La vita corre su binari diversi, spesso distanti. A volte invisibili. Uno pensa di andare avanti, di migliorare e di lasciarsi alle spalle un passato che crede di aver superato, forte anche della solidarietà con cui una intera comunità l’ha accolto, salvandolo.
Questa è un po’ la storia di Gianluca Marchesi, un ragazzo di 41 anni che giorni fa è stato arrestato a Mantignana dalla polizia. Questo è il fatto. Una notizia da masticare un po’ e vomitare sulle pagine di giornali cartacei e online. Del resto le informazioni della Squadra Mobile di Perugia lasciavano poco all’immaginazione: pluripregiudicato, reati passati in giudicato, revoca della sospensione della pena. Tra le righe c’era quasi scritto “sbatti il mostro in prima pagina”.
E così è stato, andando a stuzzicare quel labile confine fra diritto di cronaca e diritto della privacy. Il nome dell’arrestato si può pubblicare, ok. Ma nei fatterelli di tutti giorni, se guardiamo le cronache, siamo spesso di fronte ad impronunciabili nomi stranieri, nomi di gente a volte in manette. Italiani? non tanti.
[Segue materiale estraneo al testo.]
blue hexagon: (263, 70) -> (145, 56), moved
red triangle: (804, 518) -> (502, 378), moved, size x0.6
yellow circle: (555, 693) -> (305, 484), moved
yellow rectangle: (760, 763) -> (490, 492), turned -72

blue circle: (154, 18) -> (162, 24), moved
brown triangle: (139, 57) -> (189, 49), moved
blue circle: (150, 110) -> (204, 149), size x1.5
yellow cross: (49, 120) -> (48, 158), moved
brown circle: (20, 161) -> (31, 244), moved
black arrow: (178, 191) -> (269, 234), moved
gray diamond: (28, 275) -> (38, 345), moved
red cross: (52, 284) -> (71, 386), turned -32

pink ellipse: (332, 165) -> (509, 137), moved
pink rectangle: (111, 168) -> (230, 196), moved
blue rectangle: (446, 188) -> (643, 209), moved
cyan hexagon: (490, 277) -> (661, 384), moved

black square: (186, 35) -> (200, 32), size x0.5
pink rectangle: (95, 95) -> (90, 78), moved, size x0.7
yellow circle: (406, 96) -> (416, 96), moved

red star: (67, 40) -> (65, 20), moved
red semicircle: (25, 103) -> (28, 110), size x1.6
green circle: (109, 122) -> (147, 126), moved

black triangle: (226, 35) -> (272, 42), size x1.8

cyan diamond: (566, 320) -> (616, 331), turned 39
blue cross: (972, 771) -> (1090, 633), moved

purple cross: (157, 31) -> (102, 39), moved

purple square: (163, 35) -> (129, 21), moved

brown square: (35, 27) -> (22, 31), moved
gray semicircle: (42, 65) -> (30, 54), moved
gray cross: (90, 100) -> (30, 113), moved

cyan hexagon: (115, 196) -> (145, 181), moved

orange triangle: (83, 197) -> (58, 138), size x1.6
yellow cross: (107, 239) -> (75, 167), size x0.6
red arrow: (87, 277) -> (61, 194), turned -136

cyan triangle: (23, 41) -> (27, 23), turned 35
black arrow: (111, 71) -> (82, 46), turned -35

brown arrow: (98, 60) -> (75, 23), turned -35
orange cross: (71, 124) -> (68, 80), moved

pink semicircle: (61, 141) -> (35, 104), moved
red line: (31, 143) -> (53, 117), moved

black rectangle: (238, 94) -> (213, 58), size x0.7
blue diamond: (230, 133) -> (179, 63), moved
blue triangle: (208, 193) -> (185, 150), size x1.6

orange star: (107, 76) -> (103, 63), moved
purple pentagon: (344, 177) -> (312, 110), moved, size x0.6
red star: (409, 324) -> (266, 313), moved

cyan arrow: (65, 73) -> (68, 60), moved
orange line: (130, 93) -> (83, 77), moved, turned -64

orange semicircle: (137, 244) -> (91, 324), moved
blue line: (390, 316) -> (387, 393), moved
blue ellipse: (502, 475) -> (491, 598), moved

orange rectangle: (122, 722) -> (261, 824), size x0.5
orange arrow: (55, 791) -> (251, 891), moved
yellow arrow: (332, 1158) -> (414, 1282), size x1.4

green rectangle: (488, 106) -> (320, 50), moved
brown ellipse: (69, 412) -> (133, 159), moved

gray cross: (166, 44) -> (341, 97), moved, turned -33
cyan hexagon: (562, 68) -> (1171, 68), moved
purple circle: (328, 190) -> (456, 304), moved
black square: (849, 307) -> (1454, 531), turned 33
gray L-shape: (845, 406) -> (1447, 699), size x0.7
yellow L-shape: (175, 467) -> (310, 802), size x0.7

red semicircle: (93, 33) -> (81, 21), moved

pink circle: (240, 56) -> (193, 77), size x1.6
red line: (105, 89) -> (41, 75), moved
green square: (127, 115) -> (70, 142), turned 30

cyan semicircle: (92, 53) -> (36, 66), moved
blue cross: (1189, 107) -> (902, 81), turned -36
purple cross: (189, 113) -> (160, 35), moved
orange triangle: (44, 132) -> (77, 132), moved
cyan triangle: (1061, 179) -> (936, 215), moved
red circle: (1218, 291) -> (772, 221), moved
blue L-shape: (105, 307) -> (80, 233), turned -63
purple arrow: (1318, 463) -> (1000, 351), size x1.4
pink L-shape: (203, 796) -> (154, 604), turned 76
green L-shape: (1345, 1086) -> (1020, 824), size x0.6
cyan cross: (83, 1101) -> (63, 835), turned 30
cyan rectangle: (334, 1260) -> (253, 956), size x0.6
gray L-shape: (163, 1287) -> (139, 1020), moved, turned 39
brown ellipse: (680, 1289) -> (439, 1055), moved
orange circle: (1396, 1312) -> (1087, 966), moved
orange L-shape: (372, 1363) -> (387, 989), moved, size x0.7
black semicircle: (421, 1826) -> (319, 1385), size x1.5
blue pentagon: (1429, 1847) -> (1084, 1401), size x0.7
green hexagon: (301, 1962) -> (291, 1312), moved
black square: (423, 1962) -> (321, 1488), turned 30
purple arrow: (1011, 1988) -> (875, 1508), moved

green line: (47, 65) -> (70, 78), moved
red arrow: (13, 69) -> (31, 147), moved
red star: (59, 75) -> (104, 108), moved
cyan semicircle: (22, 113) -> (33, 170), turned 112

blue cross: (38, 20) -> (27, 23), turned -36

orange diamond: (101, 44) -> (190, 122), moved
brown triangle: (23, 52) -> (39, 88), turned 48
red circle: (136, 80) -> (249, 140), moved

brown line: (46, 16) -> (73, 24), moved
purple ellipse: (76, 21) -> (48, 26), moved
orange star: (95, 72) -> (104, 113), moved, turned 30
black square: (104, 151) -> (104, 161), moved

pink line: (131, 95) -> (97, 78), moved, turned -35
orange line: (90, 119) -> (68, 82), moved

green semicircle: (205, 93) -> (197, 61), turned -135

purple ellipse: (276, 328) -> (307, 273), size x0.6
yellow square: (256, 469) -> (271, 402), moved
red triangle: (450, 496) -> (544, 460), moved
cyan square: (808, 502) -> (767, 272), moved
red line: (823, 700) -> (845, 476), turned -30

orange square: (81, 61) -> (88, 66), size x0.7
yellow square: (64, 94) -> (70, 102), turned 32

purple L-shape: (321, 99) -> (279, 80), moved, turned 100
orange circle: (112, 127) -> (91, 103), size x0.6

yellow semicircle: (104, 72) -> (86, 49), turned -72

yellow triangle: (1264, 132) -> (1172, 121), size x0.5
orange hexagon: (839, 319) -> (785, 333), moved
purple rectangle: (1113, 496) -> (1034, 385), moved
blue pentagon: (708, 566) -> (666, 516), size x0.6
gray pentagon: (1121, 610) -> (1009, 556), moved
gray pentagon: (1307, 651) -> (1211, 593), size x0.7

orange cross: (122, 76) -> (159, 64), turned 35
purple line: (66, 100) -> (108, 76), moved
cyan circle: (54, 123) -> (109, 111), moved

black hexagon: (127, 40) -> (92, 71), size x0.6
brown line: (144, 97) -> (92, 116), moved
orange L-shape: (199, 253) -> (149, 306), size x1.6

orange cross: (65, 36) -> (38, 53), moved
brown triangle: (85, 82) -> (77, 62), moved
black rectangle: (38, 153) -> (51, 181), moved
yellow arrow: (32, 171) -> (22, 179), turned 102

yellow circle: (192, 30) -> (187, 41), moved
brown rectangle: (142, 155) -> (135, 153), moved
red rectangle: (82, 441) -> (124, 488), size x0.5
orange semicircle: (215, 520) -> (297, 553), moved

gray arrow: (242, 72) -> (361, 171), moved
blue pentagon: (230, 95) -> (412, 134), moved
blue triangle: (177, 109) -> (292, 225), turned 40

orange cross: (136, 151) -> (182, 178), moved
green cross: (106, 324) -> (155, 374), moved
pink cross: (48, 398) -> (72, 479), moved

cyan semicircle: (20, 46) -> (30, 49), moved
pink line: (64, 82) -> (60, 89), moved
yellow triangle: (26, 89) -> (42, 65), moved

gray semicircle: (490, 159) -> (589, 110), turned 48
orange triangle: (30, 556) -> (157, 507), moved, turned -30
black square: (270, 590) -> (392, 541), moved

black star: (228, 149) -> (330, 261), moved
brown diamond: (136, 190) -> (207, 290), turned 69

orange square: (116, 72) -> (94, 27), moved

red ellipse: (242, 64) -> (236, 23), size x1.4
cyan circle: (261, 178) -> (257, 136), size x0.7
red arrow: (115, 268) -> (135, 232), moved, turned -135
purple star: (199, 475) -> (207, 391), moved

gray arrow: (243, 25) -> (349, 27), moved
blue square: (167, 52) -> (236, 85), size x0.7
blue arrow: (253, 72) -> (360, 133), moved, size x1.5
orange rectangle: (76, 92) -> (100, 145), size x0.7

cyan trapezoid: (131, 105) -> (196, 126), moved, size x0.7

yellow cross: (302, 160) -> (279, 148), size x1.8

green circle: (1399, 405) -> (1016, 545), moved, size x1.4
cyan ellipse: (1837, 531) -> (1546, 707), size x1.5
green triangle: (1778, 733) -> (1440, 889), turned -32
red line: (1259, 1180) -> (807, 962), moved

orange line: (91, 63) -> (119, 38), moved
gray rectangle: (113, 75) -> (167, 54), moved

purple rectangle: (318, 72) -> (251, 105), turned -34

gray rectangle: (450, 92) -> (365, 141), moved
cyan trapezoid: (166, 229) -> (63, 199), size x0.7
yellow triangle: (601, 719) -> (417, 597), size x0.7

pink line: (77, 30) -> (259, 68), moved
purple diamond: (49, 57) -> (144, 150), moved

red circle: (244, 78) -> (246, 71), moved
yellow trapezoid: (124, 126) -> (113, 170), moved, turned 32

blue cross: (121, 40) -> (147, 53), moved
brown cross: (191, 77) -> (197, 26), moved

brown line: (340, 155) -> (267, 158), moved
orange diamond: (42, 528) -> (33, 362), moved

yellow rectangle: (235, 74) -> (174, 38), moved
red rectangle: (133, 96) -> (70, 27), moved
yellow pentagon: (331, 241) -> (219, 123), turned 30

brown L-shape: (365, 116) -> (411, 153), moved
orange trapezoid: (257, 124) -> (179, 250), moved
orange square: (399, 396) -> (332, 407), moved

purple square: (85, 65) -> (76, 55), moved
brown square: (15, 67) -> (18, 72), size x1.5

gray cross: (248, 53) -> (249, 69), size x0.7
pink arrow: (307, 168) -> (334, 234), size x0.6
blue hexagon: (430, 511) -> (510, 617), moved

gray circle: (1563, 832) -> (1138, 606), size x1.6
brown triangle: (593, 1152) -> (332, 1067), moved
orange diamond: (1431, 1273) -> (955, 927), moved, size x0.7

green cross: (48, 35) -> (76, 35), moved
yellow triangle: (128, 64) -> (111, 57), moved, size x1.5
Che fa allora il cronista? È la solita notizia di cronaca – quasi un riempitivo – e sbatte il mostro in prima pagina senza se e senza ma pensando pure: “Basta con questa omertà verso i connazionali”.
E invece va storto anche il binario del cronista, che in quale modo deraglia su quello dell’arrestato.
Il fatto in questione, dunque, è solo uno dei binari. La verità, come la vita, emerge solo se i binari li percorriamo tutti o, almeno, non solo uno alla volta. Non è un’impresa facile ma ecco che stralci della storia vera di Gianluca Marchesi – un’infanzia difficile, diverse cadute e la coraggiosa risalita – emergono dai chi lo conosce davvero e da anni.
Il giornalista non conosce Gianluca Marchesi, è solo uno dei tanti nomi che legge oggi giorno.
Non è un mea culpa – beninsteso – ma neanche cinismo. Il giornalista (così come il poliziotto) fa il suo lavoro, talvolta asettico. Il poliziotto esegue un ordine della procura di turno, ottiene il nulla osta a comunicare il fatto che poi arriva nelle email delle redazioni che, alle prese anche loro con la crisi, la notizia la pubblicano subito, per farlo prima degli altri.
Ora, il vantaggio di un giornale – al contrario della giustizia che trova applicazione sbucando da centinaia di meandri – è che può rendersi conto che la verità è diversa dal fatto. E può dirlo subito.
Il cronista può finalmente dire che l’intera comunità di Mantignana da anni ha accolto Gianluca Marchesi e gli vuole un bene dell’anima. Che l’ha aiutato a trovare un lavoro, a redimersi, a ricominciare una vita.
Per tanti è stato un fulmine a ciel sereno – si capisce – leggere di un suo arresto. Un arresto non giustificabile con il cuore ma, purtroppo, solo con il lessico giurisprudenziale: cumulo pena, lo chiamano. Che ha fatto Gianluca? Perchè lo hanno arrestato?
Di recente nulla ha fatto Gianluca se non guadagnarsi la stima dei suoi concittadini. La giustizia è arrivata lenta, dal passato; da quel maledetto binario.
E allora il cuore della comunità di Mantignana si allarga sempre di più. Forse anche per via di un articolo tanto frainteso quando osteggiato? Non tutto il male viene per nuocere – si dice a volte – ma non abbiamo tale presunzione.
Il fatto è l’arresto. Ma il fatto è anche l’amore. Qual’è la verita? La verità è che Mantignana si è mobilitata per organizzare qualcosa per Gianluca, per esprimergli vicinanza e anche riconoscenza.
Tutti si ricordano dell’aiuto prestato alla gente in paese, tutti si ricordano di quella foto di quand’era bambino: “Un piccolo lord – dice una sua conoscente – Gianluca è buono ed ha già pagato. Davvero”.
Ecco allora l’idea di una colletta per aiutarlo per le spese legali. È fra le tante iniziative che stanno lanciando nel gruppo Facebook “Sei de Mantignana se…”.
Con la speranza che la giustizia – adesso – non proceda spedita a senso unico. O, almeno, che prenda un binario, quello giusto.